### Listed entries
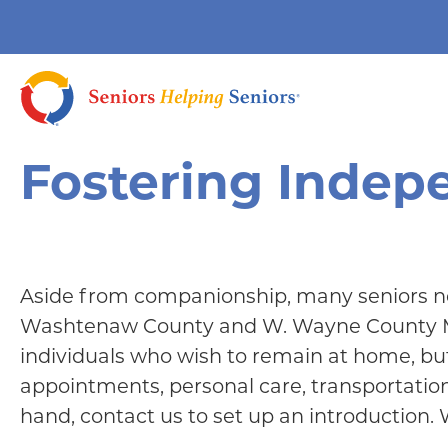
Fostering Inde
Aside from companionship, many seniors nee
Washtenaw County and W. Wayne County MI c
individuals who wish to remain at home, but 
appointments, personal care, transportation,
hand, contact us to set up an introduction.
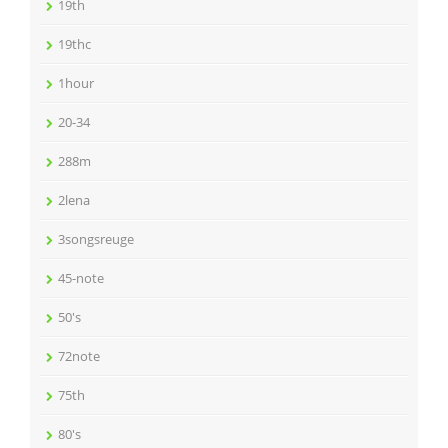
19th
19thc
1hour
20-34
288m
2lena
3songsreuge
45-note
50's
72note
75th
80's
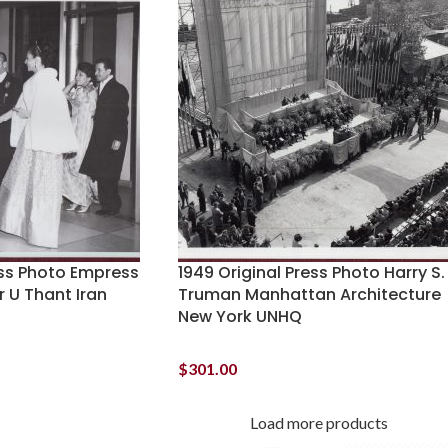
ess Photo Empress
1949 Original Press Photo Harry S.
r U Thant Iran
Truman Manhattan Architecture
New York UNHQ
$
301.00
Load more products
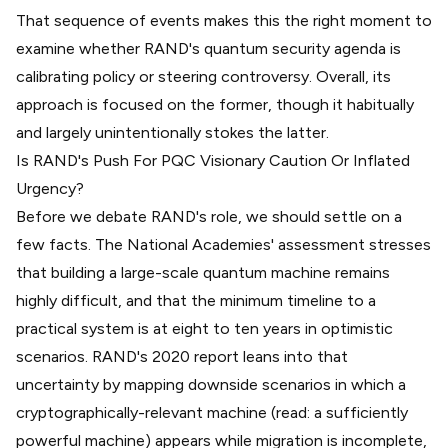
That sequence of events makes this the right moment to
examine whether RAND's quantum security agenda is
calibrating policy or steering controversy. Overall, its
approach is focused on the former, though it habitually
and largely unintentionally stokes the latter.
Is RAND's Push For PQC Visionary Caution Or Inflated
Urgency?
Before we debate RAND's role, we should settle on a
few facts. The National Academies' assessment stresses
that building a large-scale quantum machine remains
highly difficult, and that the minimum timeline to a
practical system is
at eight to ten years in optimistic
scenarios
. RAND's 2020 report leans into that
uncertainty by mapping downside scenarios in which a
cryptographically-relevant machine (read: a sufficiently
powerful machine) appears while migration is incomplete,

...

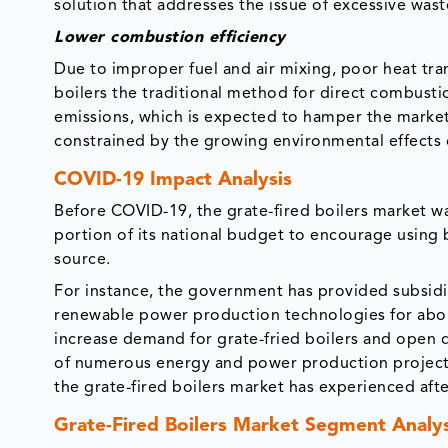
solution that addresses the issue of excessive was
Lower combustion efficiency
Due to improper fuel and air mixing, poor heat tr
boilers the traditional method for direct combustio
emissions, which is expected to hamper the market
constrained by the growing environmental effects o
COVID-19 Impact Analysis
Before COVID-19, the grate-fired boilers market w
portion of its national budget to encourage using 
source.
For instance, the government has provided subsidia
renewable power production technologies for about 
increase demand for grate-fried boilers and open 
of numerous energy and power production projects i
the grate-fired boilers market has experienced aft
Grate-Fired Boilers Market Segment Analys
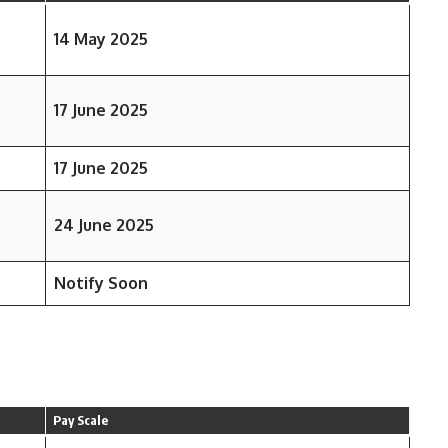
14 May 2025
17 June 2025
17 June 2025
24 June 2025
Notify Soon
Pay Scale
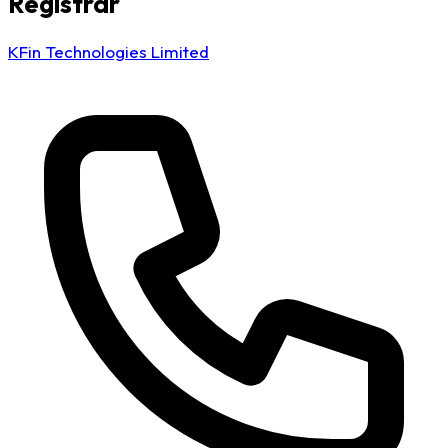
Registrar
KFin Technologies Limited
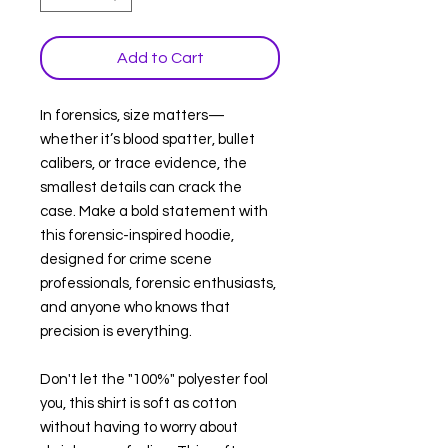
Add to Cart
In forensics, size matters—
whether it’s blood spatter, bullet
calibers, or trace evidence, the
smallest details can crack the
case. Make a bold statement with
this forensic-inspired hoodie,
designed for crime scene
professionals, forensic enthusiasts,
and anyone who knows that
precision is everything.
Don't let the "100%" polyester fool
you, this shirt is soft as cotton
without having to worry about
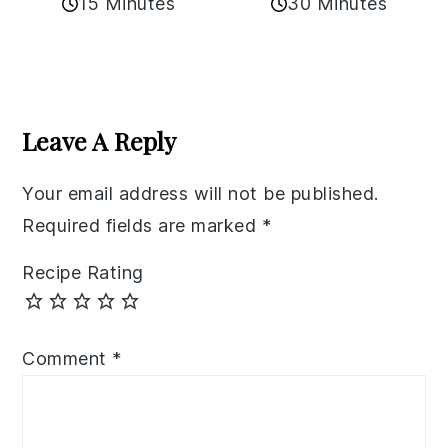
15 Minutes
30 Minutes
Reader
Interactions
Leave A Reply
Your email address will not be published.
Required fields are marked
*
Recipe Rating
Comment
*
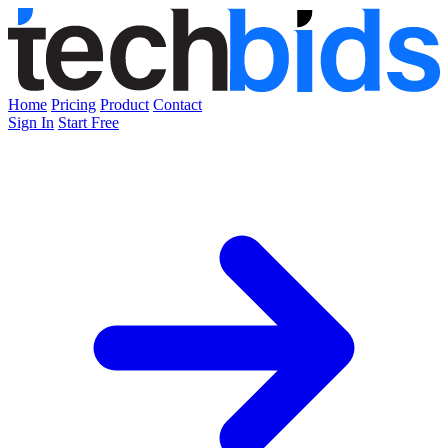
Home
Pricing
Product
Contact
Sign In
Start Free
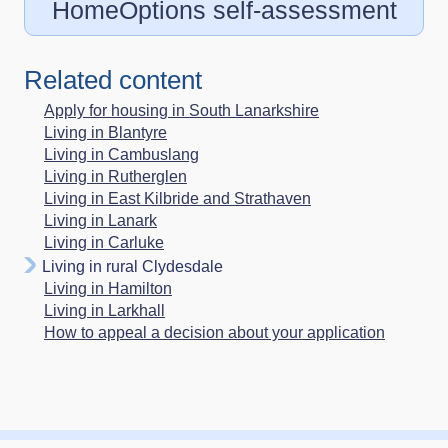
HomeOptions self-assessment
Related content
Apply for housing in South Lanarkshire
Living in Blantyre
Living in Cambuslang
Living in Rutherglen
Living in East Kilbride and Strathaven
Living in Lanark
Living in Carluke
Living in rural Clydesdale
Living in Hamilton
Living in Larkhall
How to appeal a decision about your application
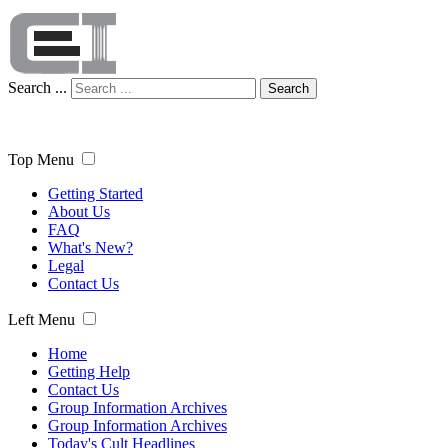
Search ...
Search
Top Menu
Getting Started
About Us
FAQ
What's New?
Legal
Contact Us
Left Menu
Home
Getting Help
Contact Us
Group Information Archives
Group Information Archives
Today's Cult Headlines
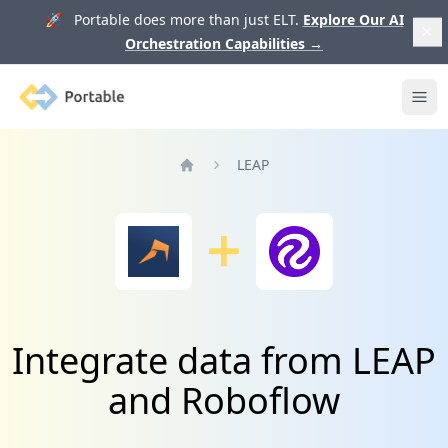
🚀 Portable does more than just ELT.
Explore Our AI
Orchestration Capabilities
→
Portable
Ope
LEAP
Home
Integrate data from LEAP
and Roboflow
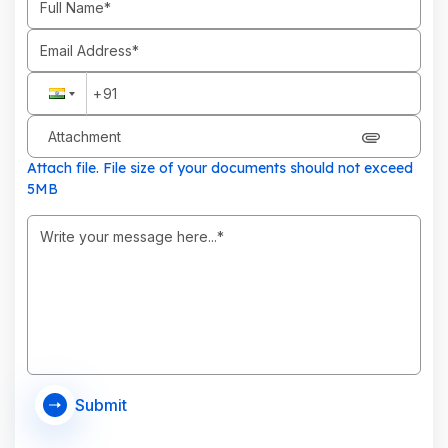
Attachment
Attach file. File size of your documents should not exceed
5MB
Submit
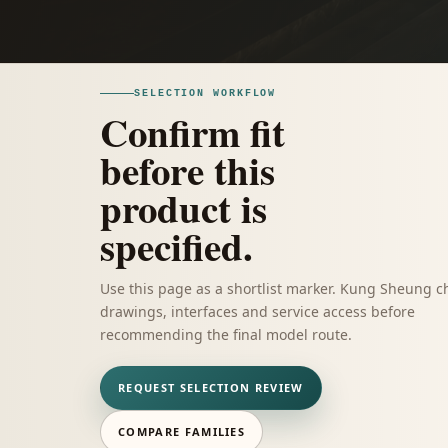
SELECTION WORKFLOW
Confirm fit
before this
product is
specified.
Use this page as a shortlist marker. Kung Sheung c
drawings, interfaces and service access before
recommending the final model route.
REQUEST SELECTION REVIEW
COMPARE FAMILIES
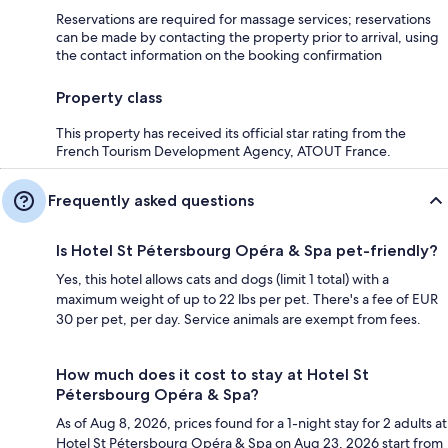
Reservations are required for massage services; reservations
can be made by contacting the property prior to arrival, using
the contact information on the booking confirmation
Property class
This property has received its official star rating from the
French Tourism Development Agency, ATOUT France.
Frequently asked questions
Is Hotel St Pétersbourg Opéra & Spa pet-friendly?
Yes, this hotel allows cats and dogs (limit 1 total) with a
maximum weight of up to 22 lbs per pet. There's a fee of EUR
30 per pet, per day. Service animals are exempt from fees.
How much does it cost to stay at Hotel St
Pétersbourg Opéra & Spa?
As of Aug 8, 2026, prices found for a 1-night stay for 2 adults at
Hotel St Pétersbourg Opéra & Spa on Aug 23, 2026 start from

* * *

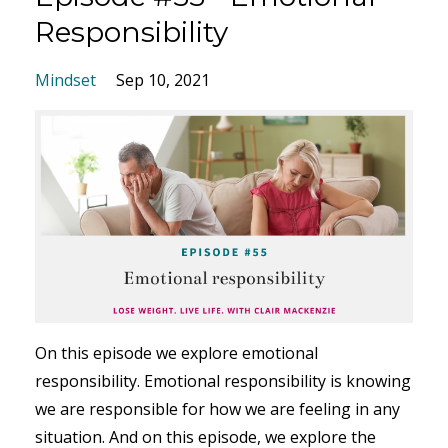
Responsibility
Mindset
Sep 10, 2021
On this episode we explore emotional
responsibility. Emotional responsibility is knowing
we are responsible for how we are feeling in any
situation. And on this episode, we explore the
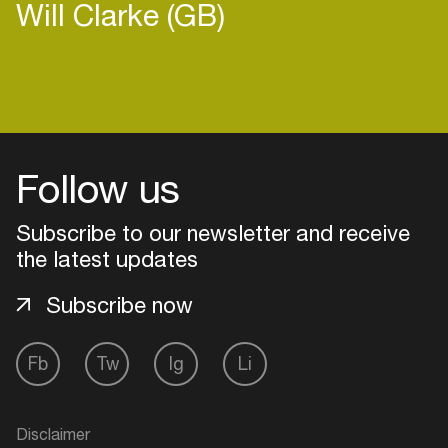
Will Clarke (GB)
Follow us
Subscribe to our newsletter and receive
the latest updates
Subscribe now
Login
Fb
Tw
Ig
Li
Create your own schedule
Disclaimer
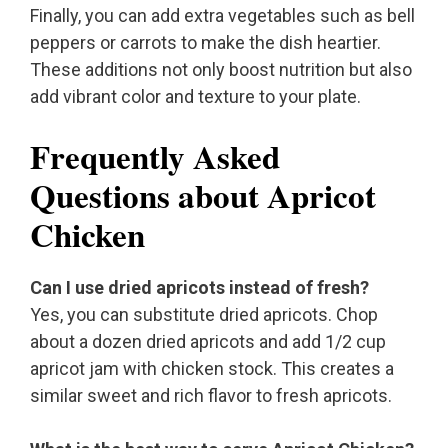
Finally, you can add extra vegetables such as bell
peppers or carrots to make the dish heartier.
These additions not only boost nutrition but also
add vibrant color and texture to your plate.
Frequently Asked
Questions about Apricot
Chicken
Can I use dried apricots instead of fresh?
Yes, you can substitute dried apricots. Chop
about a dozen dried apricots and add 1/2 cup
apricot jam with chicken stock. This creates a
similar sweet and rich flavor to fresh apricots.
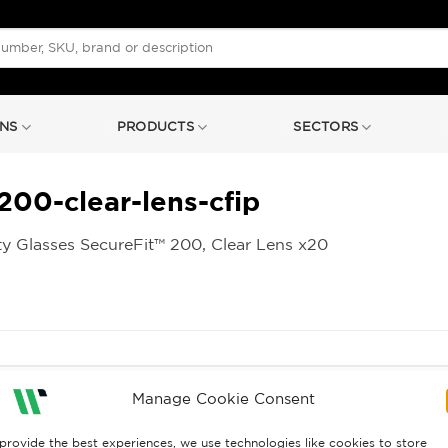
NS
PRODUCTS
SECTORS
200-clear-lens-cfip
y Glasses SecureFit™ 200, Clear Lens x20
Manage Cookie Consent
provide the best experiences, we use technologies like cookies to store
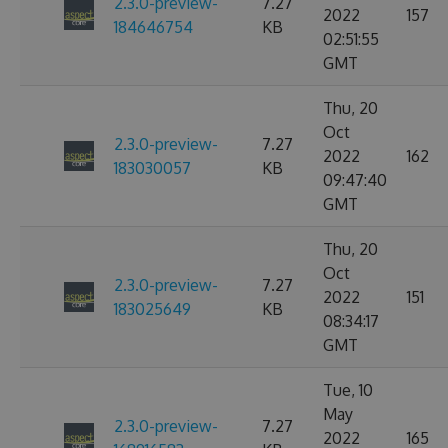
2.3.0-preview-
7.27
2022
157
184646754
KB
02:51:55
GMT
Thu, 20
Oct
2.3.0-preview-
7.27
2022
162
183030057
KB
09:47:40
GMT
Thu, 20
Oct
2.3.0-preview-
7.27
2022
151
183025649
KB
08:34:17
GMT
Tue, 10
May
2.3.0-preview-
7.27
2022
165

### What you need to do
Exact copy, no pictures. Write out the lines in the entries above, starting with the line with "Fostering Inde" and going on through the line with "calibrating policy or", keeping both.

### Answer area
Fostering Inde
Aside from companionship, many seniors nee
Washtenaw County and W. Wayne County MI c
individuals who wish to remain at home, but 
appointments, personal care, transportation,
hand, contact us to set up an introduction.
19th
19thc
1hour
20-34
288m
2lena
3songsreuge
45-note
50's
72note
75th
80's
ess Photo Empress
1949 Original Press Photo Harry S.
r U Thant Iran
Truman Manhattan Architecture
New York UNHQ
$
301.00
Load more products
That sequence of events makes this the right moment to
examine whether RAND's quantum security agenda is
calibrating policy or steering controversy. Overall, its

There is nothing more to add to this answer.